=== Data to process ===
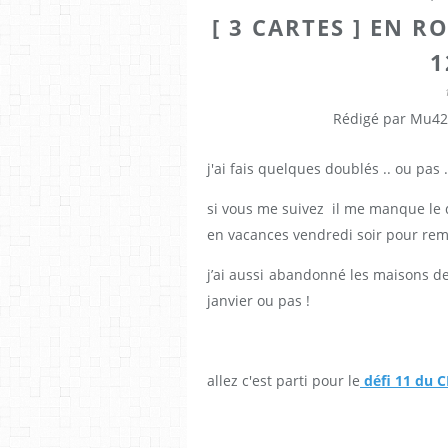
[ 3 CARTES ] EN R
1
Rédigé par Mu42
j'ai fais quelques doublés .. ou pas .
si vous me suivez il me manque le dé
en vacances vendredi soir pour remé
j’ai aussi abandonné les maisons de
janvier ou pas !
allez c'est parti pour le
défi 11 du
===
Problem to solve :: Nothing but the pictures is to be left out; repeat the data exactly.

Response to this exercise ::
[ 3 CARTES ] EN R
1
Rédigé par Mu42
j'ai fais quelques doublés .. ou pas .
si vous me suivez il me manque le dé
en vacances vendredi soir pour remé
j’ai aussi abandonné les maisons de
janvier ou pas !
allez c'est parti pour le
défi 11 du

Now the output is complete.